Why? Side tables are reference-counted themselves. When all the weak references are destroyed, side table will be deallocated. Side table does not reference anything but the relevant object, and after it gets destroyed side table references nothing. So, there cannot be a retain cycle.

Nickolas_Pohilets · February 29, 2020, 5:29pm

I'm not the first one who tried to write a WeakRef<T> and probably not the last one:

Also related to this:

swift - Unmanaged Object and Protocol - Stack Overflow

So, the case of conformance to AnyObject is an important one. But in Swift, normally protocols don't conform to themselves. And I think we can do better than making AnyObject magical and behave differently from other protocols. I believe we can come up with a solution that works for any protocol.

I don't think any protocol should conform to itself - there are good reasons why that is not possible. But if we take a step back - that is actually not needed. I think in cases where people hit the "protocol does not conform to itself" error, what people are trying to express is "a type that can be converted to existential of P", rather than "a type of that conforms to P":

Given:

protocol P {}
protocol Q: P {}
struct S: P {}
struct R: Q {}

Only types S and R conform to P. But all of the types (P, Q, R, S) can be converted to P. They are subtypes of P.

I think what we are missing here, is the subtyping as a generic constraint.

In terms of syntax, currently the : symbol in generic constraints is overloaded - it means subclassing when RHS is a class, and protocol conformance when RHS is a protocol. Subclassing is a custom case of subtyping, conformance is not. If we want to be able to express subtyping constraint for existential type, we need to disambiguate two of these cases.

I can suggest two options to do his:

Separate symbols for subtyping and conformance. For example : for conformance and :> for subtyping. Then T: P would mean that T should conform to P and T cannot be an existential type. And T :> P would mean that T should be a subtype of P, and T can be an existential type, including P itself. For classes we can keep : to mean subclassing for backwards compatibility. But since for classes there is no difference between subclassing and subtyping - we end up having two ways to express the same thing.
Disambiguate how protocol is used in the RHS side.
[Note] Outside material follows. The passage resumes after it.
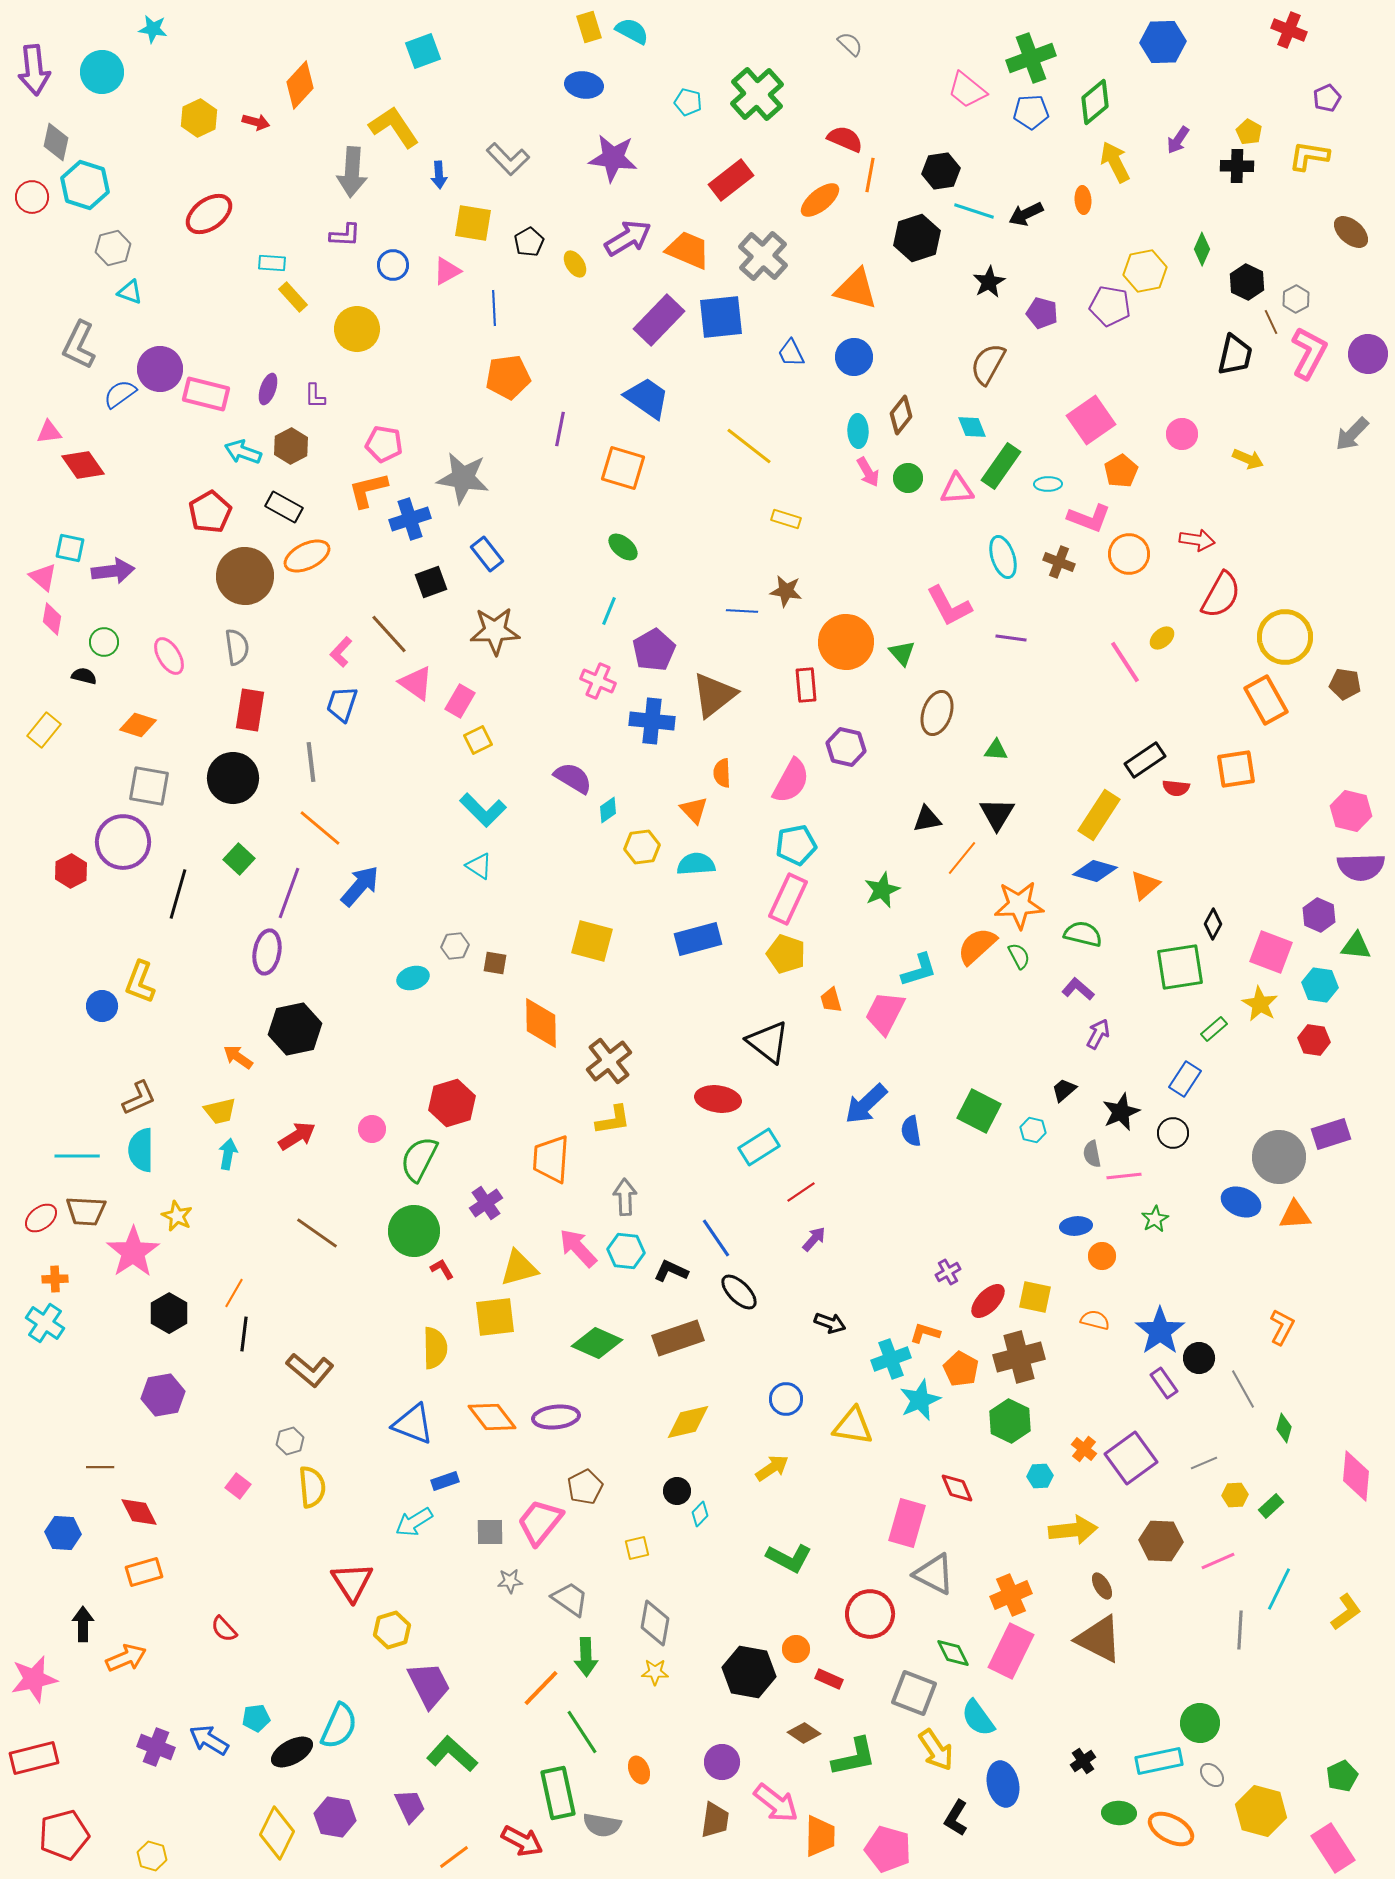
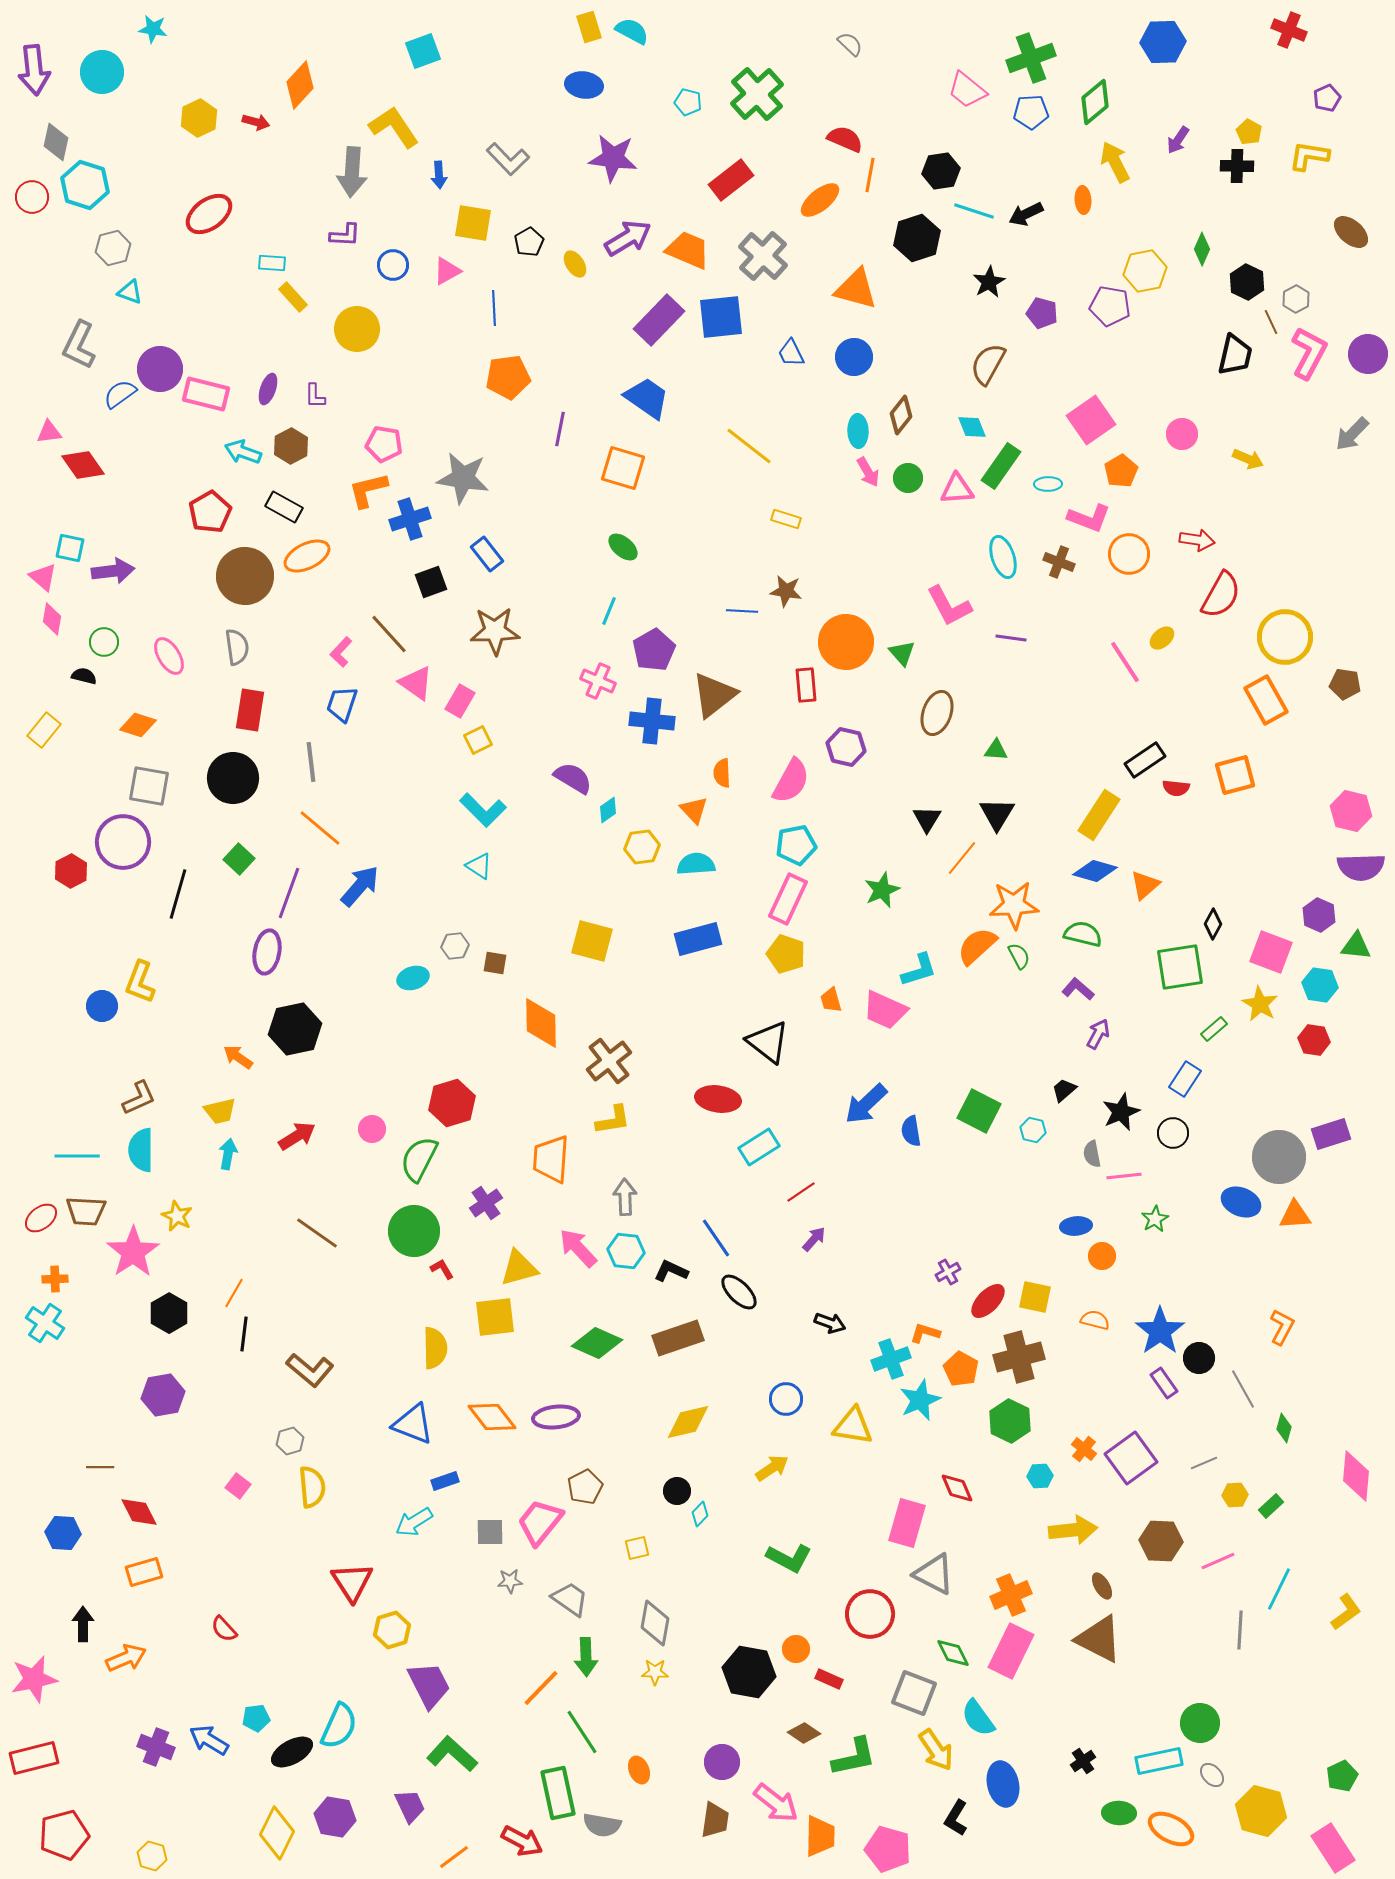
orange square at (1236, 769): moved 1 px left, 6 px down; rotated 6 degrees counterclockwise
black triangle at (927, 819): rotated 48 degrees counterclockwise
orange star at (1019, 905): moved 5 px left
pink trapezoid at (885, 1013): moved 3 px up; rotated 93 degrees counterclockwise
For example P would mean a protocol, and any P would mean an existential type for P. Then T: P would mean conformance, and T: any P would mean subtyping.

AlexanderM · February 29, 2020, 6:42pm

Yep, that would work, but it wouldn't solve your problem, as I understand it:

False positives in equality lead to bugs - if I were using ObjectIdentifier as a comparison key, there is a small chance that old object (some sort of delegate) would be destroyed, new one would be created at the same address, but framework would never propagate a reference to the new one.

John_McCall · February 29, 2020, 7:40pm

Okay, so if I understand correctly, you want to keep one of these references around as a record of the last value you propagated. It's okay if your reference allows the object to be deinitialized — i.e. deinit is called and the stored properties are destroyed — but it can't allow the object's memory to be deallocated because then a new object could be allocated there and cause semantic problems. But it's okay in your case to keep such a "zombie" around because it won't be for too long:

If the old object is destroyed, it's because the model is no longer referencing it, which means something has changed in the model.
When something changes the model like that, it should always be notifying your framework that it might need to update.
Your framework will compare the new reference value with the old reference, recognize that it's changed, and trigger an update.
The update will propagate the new value and, accordingly, replace its record of the last value it propagated.
That will destroy the zombie reference, which should allow the zombie to finally be deallocated.

If that's accurate, then the main problem is what I mentioned before: while the native Swift object model (used for classes that don't inherit from ObjC classes) does distinguish deinitialization from deallocation in the way you want, we don't really have a reliable way to make that work for Objective-C objects. We may be able to support it for most Objective-C objects when running on a future Apple operating system, but that's not in place today, and I don't know if it'd be good enough for your framework.

If you don't care about Objective-C objects, then it's likely that just storing an unowned reference next to your ObjectIdentifier (without ever reading the former) will work. In principle, the optimizer could recognize that the unowned reference is never used and remove it, so it would be better to have a language/library feature; but in the short term, it should work.

John_McCall · February 29, 2020, 7:50pm

AnyObject as a generic constraint does nothing but constrain the representation of the type. It doesn't have any additional semantic meaning; it has no other requirements. So saying that AnyObject shouldn't constrain the representation is basically saying that AnyObject should be meaningless as a generic constraint.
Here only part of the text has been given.